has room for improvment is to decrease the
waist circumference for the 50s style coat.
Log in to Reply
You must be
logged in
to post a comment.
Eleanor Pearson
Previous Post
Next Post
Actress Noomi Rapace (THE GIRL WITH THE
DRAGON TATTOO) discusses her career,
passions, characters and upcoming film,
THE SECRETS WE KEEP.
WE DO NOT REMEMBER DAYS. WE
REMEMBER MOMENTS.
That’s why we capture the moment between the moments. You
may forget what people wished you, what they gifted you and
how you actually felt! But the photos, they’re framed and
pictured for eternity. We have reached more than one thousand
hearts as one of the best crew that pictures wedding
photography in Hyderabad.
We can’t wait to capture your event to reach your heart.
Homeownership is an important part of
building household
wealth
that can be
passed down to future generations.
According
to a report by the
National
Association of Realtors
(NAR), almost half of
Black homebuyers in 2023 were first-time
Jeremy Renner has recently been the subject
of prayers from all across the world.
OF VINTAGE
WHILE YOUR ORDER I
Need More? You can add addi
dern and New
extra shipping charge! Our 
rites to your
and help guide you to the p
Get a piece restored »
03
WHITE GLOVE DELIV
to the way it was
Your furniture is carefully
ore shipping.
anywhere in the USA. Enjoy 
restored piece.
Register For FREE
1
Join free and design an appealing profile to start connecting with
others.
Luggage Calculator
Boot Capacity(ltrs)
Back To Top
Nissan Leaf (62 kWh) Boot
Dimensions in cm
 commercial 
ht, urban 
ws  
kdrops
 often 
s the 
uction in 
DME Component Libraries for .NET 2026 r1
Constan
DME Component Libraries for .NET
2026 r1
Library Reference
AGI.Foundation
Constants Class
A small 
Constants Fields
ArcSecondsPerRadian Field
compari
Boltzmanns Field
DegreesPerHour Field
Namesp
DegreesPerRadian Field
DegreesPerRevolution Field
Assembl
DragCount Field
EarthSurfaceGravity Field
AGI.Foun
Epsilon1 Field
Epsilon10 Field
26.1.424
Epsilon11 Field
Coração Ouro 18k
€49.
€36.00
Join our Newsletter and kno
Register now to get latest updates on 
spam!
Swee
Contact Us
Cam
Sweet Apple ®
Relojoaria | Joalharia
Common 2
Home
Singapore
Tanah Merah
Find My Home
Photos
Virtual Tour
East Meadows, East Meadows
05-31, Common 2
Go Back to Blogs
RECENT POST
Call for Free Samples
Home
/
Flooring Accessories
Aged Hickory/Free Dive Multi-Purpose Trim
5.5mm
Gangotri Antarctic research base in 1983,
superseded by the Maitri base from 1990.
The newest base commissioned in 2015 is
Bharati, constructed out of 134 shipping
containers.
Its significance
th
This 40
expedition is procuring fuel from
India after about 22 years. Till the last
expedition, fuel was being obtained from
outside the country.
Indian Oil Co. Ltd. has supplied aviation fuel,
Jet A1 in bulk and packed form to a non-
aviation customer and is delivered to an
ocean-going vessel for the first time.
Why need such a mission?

__Work instruction__
Wherever the word "Component" turns up in the records, copy out the line it is on.

__Task solution__
DME Component Libraries for .NET 2026 r1
DME Component Libraries for .NET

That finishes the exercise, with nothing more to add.